Se estima que alrededor del 50% de la actividad económica es informal y el autoempleo bordea el 40%. Ese 40% no es alevosa o voluntariamente informal, simplemente no tiene alternativa.
Existe, claro, el informal ilegítimo que evade externalidades transfiriéndolas a la sociedad o al medio ambiente, como el que genera daño ambiental sin asumir el costo de remediarlo.
La informalidad que debe combatirse, entonces, es la alevosa, no la legítima, pero nuestro Estado miope ataca por igual a justos y pecadores. Su abuso es secular: durante la Colonia, por ejemplo, se apeló a las “Reducciones de Indios” para enfrentar la inadaptación al sistema. El sustento argumentativo de la catequización que se utilizó para justificarlas terminó siendo una excusa para despojar de tierras a la población indígena. Ya en la República, en la década del veinte, la Ley de Conscripción Vial, que implicaba trabajo obligatorio, solo podía redimirse pagando el equivalente al trabajo que se evadía: una barrera para pobres. El antiguo Servicio Militar Obligatorio, con sus válvulas de escape elitistas, era igualmente discriminatorio.
Los actuales argumentos para marginar se sustentan en una aspiración utópica: acomodar la realidad a la normativa, no al revés. Se imponen parámetros arbitrarios a quienes no “encajan” en el sistema. Se elaboran normas como si nuestra sociedad estuviera compuesta solo por agentes prósperos y poderosos, lo cual explica el alto grado de informalidad prevaleciente.

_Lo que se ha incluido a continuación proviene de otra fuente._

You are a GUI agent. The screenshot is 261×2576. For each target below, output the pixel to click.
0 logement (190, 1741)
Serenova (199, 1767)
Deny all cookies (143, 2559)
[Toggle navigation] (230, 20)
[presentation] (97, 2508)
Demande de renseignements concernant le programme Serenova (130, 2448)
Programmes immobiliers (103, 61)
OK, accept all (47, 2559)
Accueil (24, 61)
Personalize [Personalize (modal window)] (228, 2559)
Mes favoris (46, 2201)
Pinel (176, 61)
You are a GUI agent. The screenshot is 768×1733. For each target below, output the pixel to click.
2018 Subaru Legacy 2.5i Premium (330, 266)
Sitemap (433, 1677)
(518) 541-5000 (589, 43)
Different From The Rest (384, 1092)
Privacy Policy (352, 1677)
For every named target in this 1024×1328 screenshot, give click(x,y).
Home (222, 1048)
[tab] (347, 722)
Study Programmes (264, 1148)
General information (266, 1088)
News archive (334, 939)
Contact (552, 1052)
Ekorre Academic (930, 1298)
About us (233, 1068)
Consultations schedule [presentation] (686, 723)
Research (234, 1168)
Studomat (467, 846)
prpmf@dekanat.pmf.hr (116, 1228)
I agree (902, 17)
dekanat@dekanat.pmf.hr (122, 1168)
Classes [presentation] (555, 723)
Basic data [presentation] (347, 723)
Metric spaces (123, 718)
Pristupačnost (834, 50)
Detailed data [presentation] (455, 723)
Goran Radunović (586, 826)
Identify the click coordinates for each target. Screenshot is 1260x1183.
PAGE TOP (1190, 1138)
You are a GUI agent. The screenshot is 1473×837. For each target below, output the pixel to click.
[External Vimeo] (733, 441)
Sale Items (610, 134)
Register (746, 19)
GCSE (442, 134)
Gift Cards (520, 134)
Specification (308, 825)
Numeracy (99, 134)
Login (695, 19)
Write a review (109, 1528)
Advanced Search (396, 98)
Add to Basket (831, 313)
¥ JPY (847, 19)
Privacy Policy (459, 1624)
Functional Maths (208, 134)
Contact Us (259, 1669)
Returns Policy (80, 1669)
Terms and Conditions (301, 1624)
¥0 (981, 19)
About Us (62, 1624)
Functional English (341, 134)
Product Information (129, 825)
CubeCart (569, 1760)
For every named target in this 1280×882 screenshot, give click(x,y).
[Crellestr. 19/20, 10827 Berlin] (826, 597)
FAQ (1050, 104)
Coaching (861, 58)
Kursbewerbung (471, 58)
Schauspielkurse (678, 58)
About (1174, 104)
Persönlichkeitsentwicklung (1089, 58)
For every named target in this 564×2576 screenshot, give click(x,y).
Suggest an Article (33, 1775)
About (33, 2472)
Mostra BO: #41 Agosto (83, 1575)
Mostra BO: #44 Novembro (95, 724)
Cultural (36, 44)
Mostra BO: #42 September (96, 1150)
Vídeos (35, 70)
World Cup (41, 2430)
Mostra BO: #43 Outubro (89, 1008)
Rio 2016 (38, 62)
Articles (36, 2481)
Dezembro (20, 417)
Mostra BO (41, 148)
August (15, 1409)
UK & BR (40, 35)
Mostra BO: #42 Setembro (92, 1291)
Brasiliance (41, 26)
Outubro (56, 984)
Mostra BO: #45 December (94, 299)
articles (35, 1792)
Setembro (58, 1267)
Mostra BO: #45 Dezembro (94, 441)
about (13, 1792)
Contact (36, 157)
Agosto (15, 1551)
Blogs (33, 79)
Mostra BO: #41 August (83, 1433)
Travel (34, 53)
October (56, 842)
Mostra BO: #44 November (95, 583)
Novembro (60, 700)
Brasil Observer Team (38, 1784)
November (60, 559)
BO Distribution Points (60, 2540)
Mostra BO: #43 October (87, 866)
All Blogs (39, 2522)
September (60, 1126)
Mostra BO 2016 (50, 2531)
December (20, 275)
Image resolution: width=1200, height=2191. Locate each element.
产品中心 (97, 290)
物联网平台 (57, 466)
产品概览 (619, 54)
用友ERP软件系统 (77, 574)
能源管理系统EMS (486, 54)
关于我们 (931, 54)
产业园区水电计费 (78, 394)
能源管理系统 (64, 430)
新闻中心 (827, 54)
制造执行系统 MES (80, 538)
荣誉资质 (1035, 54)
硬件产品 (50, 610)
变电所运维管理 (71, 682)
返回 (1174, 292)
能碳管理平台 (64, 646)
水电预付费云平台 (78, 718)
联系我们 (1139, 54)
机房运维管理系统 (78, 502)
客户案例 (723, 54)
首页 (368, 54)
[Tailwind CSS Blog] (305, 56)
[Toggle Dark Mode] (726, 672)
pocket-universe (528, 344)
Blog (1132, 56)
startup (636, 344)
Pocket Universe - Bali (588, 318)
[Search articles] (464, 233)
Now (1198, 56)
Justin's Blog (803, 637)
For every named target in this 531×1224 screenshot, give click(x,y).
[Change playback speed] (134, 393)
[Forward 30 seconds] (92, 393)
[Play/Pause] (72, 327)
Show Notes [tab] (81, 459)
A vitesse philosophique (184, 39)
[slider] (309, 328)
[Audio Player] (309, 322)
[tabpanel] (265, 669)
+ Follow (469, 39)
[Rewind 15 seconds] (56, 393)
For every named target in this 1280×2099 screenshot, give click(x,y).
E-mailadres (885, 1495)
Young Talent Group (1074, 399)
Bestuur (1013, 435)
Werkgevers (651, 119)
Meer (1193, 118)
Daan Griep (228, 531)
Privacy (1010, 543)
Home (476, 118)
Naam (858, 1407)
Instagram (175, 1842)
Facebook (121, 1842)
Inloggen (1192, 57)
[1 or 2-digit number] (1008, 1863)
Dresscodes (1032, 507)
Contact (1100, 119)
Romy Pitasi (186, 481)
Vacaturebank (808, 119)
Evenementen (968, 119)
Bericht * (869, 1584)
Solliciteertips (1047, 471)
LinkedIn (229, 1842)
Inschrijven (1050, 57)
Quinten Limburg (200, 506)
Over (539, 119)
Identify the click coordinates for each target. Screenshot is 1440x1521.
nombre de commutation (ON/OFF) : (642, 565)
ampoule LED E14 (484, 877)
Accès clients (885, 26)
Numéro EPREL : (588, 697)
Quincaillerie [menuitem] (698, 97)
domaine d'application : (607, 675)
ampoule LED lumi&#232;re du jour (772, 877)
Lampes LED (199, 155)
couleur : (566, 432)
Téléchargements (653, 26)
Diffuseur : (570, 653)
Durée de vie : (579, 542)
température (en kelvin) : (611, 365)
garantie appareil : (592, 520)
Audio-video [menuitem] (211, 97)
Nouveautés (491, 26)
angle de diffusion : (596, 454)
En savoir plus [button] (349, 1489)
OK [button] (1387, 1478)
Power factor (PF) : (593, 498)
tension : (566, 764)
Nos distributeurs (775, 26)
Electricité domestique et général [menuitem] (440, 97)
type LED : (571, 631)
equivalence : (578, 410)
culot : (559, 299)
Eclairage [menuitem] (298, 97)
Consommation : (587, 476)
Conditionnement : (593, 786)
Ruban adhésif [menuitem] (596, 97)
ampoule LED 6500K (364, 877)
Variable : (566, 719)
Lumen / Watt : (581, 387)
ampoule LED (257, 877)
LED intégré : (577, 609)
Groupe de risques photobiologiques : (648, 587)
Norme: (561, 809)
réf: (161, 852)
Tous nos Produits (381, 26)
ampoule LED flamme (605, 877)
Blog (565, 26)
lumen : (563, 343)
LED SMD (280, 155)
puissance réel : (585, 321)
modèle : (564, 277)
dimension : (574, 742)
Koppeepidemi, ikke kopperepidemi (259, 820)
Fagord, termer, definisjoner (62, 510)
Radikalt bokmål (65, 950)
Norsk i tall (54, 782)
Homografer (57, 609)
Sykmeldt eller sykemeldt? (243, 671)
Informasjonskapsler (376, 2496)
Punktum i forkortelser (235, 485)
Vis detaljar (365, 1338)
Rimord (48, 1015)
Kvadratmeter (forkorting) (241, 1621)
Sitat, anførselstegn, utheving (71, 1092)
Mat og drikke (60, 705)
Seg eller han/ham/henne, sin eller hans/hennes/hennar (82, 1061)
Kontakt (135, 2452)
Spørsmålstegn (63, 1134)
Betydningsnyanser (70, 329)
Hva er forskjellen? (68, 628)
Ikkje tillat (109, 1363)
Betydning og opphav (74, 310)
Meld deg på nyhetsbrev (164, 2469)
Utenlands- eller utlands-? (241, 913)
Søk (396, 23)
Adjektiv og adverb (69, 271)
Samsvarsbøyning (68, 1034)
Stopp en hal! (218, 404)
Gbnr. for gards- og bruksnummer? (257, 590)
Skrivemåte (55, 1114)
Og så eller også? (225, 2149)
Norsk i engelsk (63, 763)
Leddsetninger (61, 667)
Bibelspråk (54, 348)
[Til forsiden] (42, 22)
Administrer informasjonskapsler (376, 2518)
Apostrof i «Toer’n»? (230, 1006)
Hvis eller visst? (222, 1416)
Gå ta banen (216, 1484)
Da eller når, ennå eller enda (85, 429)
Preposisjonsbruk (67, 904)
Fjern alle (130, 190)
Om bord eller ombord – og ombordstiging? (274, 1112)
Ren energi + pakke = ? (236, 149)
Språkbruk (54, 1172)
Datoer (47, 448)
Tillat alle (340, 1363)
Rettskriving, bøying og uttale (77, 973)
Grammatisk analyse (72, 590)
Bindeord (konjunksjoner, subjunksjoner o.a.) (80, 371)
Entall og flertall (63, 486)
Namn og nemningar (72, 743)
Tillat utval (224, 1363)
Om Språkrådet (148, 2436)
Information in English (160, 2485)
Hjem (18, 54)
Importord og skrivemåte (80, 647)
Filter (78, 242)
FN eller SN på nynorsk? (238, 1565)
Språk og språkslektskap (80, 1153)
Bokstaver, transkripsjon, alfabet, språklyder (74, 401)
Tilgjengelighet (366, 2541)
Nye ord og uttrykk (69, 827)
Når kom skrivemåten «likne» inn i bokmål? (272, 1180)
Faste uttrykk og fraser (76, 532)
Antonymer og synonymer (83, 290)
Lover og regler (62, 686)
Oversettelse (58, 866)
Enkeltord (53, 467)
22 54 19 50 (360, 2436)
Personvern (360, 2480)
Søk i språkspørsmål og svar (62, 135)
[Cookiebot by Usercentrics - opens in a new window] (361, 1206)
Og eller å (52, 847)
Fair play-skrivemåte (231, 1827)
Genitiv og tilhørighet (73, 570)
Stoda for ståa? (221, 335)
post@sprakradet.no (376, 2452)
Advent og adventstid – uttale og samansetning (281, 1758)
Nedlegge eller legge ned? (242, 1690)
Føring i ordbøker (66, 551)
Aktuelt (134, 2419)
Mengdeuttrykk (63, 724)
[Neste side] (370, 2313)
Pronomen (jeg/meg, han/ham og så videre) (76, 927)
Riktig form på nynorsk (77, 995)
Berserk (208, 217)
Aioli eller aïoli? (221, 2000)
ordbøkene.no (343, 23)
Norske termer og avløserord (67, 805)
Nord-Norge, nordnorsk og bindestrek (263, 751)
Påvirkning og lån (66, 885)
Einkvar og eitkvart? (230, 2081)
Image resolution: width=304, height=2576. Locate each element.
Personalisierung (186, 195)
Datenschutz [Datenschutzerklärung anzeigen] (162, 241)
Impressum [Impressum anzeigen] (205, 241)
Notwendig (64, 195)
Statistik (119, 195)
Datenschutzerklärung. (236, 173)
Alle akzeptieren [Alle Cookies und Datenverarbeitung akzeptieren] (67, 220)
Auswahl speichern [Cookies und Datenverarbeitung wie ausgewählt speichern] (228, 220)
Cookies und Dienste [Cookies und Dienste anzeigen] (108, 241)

Si alguien instala una botica en el garaje de su casa en algún distrito emergente, la autoridad puede clausurarla por no contar con un farmacéutico colegiado. Si se decide construir una vivienda, la asistencia de un maestro de obras incumple la obligación de supervisión permanente de un ingeniero. A los mineros artesanales se les obliga a contar con estudios más complejos que los que se requirieron para abrir la mina Toquepala. El Estado desprecia prácticas tradicionales para imponer, a rajatabla, procedimientos innecesarios, casi siempre menos útiles que la experiencia empírica de los mismos emprendedores.
Una perversa costumbre para condicionar el libre albedrío y perpetuar el tutelaje, instaurada hace casi cinco siglos con las Reducciones de Indios, reaparece recurrentemente impulsada por quienes desde el poder restringen las posibilidades de progreso de millones de ciudadanos. El caso de la minería artesanal es el más reciente ejemplo. La incapacidad estatal para discernir entre ilegal e informal resulta perversamente premeditada.
Acabemos la exclusión promovida desde el Estado.